Stored data entries:
>>>>

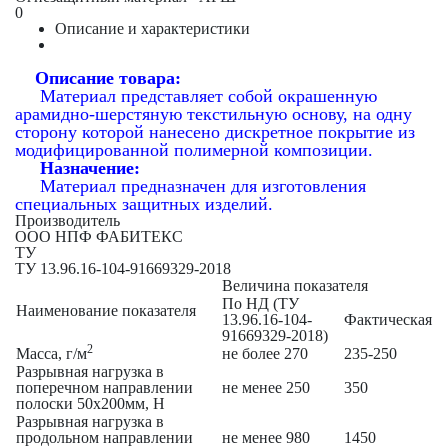
0
Описание и характеристики
Описание товара:
Материал представляет собой окрашенную
арамидно-шерстяную текстильную основу, на одну
сторону которой нанесено дискретное покрытие из
модифицированной полимерной композиции.
Назначение:
Материал предназначен для изготовления
специальных защитных изделий.
Производитель
ООО НПФ ФАБИТЕКС
ТУ
ТУ 13.96.16-104-91669329-2018
Величина показателя
По НД (ТУ
Наименование показателя
13.96.16-104-
Фактическая
91669329-2018)
2
Масса, г/м
не более 270
235-250
Разрывная нагрузка в
поперечном направлении
не менее 250
350
полоски 50х200мм, Н
Разрывная нагрузка в
продольном направлении
не менее 980
1450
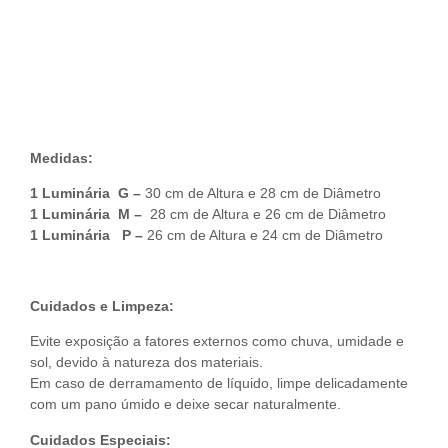
Descrição do Produto
Medidas:
1 Luminária G –
30 cm de Altura e 28 cm de Diâmetro
1 Luminária M –
28 cm de Altura e 26 cm de Diâmetro
1 Luminária P –
26 cm de Altura e 24 cm de Diâmetro
Cuidados e Limpeza:
Evite exposição a fatores externos como chuva, umidade e
sol, devido à natureza dos materiais.
Em caso de derramamento de líquido, limpe delicadamente
com um pano úmido e deixe secar naturalmente.
Cuidados Especiais:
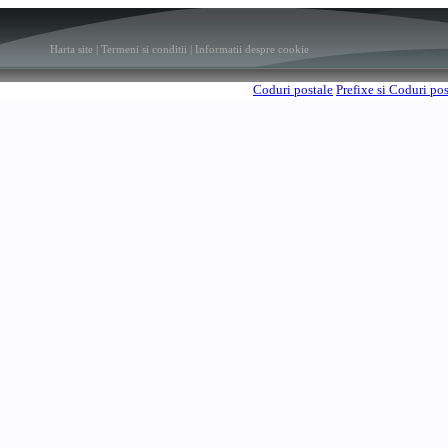
Harta site
|
Termeni si conditii
|
Informatii despre cookie
Coduri postale
Prefixe si Coduri po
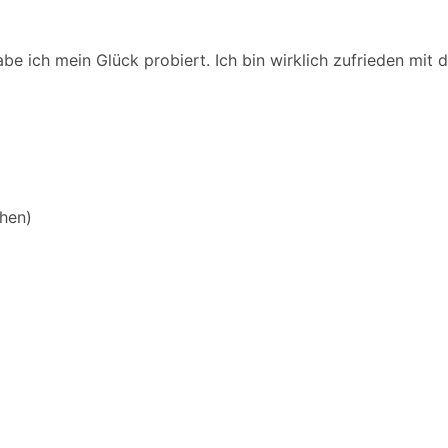
e ich mein Glück probiert. Ich bin wirklich zufrieden mit 
hen)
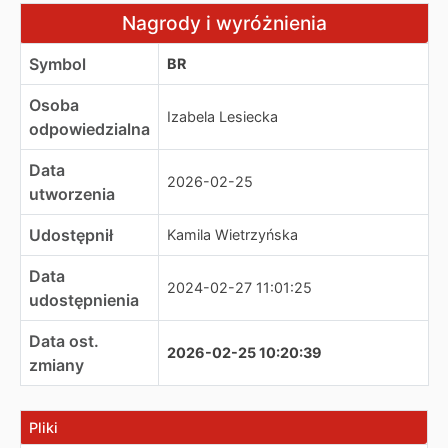
Nagrody i wyróżnienia
Nagrody i wyróżnienia
Symbol
BR
Osoba
Izabela Lesiecka
odpowiedzialna
Data
2026-02-25
utworzenia
Udostępnił
Kamila Wietrzyńska
Data
2024-02-27 11:01:25
udostępnienia
Data ost.
2026-02-25 10:20:39
zmiany
Pliki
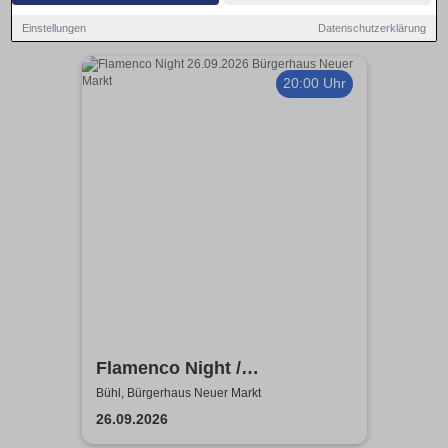
Einstellungen
Datenschutzerklärung
20:00 Uhr
Flamenco Night /
Flamencomanía Tour 26/27 -
Bühl, Bürgerhaus Neuer Markt
Deutschlands größte
26.09.2026
Flamenco-Tournee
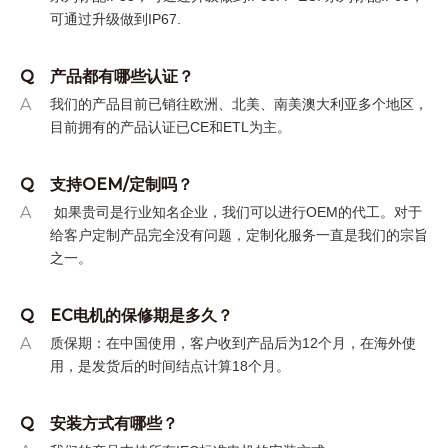
可通过升级做到IP67.
Q
产品都有哪些认证？
A
我们的产品目前已销往欧洲、北美、南美澳大利亚多个地区，
目前拥有的产品认证已CE和ETL为主。
Q
支持OEM/定制吗？
A
如果贵司是行业知名企业，我们可以进行OEM的代工。对于
给客户定制产品完全没有问题，定制化服务一直是我们的宗旨
之一。
Q
EC电机的保修期是多久？
A
质保期：在中国使用，客户收到产品后为12个月，在海外使
用，是发货后的时间结点计算18个月。
Q
安装方式有哪些？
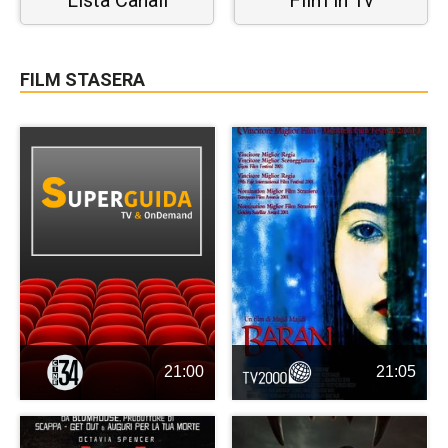
FILM STASERA
21:00
21:05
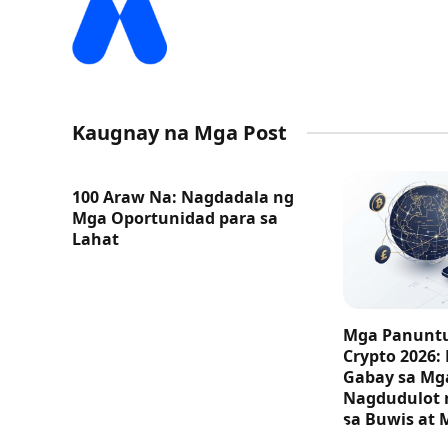
Kaugnay na Mga Post
100 Araw Na: Nagdadala ng
Mga Oportunidad para sa
Lahat
Mga Panuntu
Crypto 2026:
Gabay sa M
Nagdudulot 
sa Buwis at 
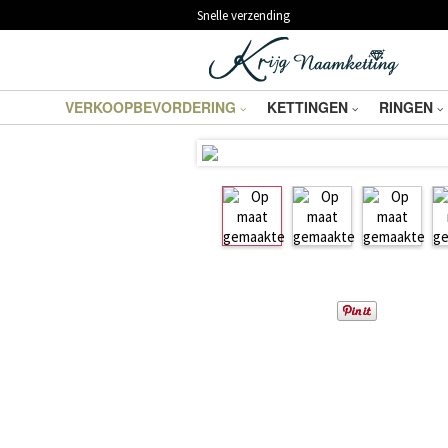
Snelle verzending
VERKOOPBEVORDERING
KETTINGEN
RINGEN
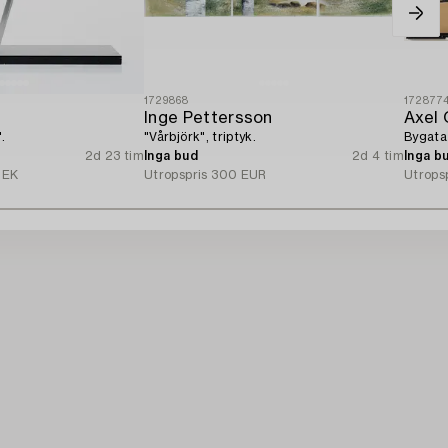
1729868
172877
Inge Pettersson
Axel 
.
"Vårbjörk", triptyk.
Bygata 
2d 23 tim
Inga bud
2d 4 tim
Inga b
SEK
Utropspris
300 EUR
Utrops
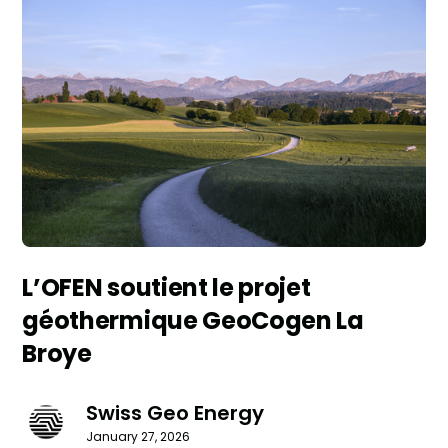
L’OFEN soutient le projet
géothermique GeoCogen La
Broye
Swiss Geo Energy
January 27, 2026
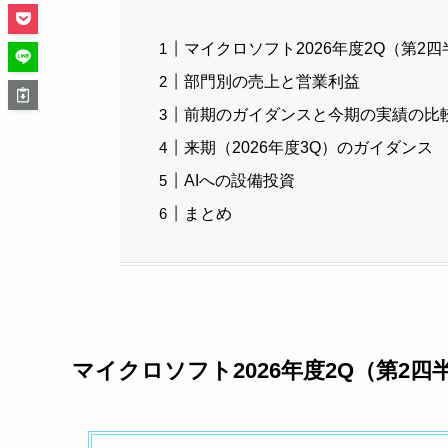
マイクロソフト2026年度2Q（第2
部門別の売上と営業利益
前期のガイダンスと今期の実績の比
来期（2026年度3Q）のガイダンス
AIへの設備投資
まとめ
マイクロソフト2026年度2Q（第2四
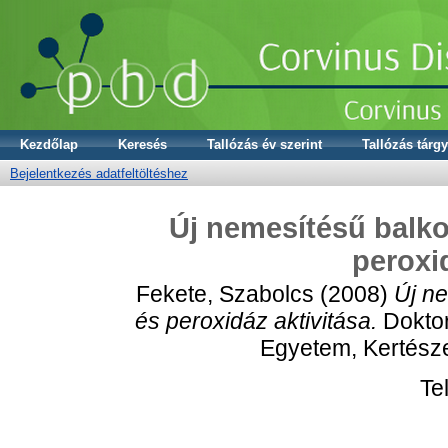
Kezdőlap
Keresés
Tallózás év szerint
Tallózás tárgy
Bejelentkezés adatfeltöltéshez
Új nemesítésű balk
peroxi
Fekete, Szabolcs
(2008)
Új n
és peroxidáz aktivitása.
Doktor
Egyetem, Kertésze
Te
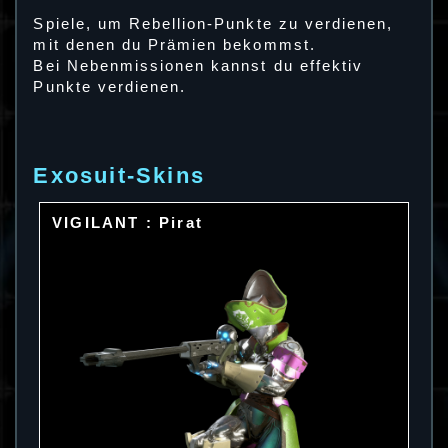
Spiele, um Rebellion-Punkte zu verdienen,
mit denen du Prämien bekommst.
Bei Nebenmissionen kannst du effektiv
Punkte verdienen.
Exosuit-Skins
VIGILANT : Pirat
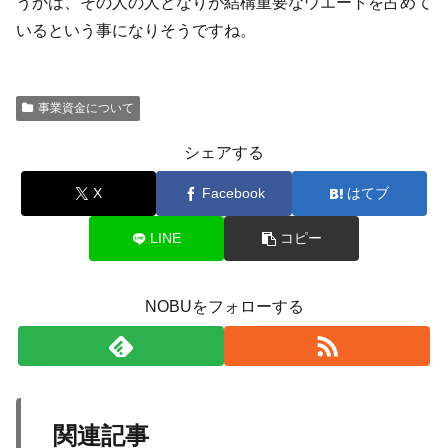
うかは、その人の人となりが結構重要なウエートを占めて
いるという事になりそうですね。
事業資金について
シェアする
X
Facebook
はてブ
LINE
コピー
NOBUをフォローする
関連記事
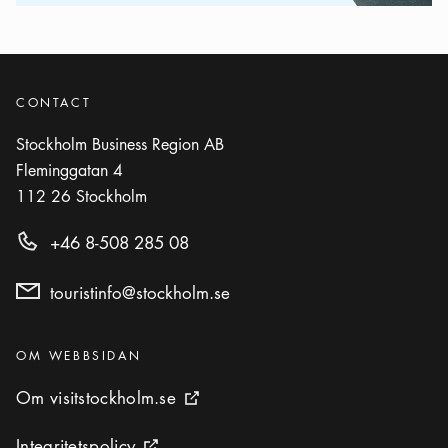
CONTACT
Stockholm Business Region AB
Fleminggatan 4
112 26
Stockholm
+46 8-508 285 08
touristinfo@stockholm.se
Kategorier
:
OM WEBBSIDAN
Om visitstockholm.se
Om visitstockholm.se
Extern ikon
Integritetspolicy
Integritetspolicy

<<<<

GOAL OF THE EXERCISE:
Beginning at the line that holds "Fleminggatan 4", reproduce the lines exactly up to and including the final line of the entries.

EXERCISE RESULT:
Fleminggatan 4
112 26
Stockholm
+46 8-508 285 08
touristinfo@stockholm.se
Kategorier
:
OM WEBBSIDAN
Om visitstockholm.se
Om visitstockholm.se
Extern ikon
Integritetspolicy
Integritetspolicy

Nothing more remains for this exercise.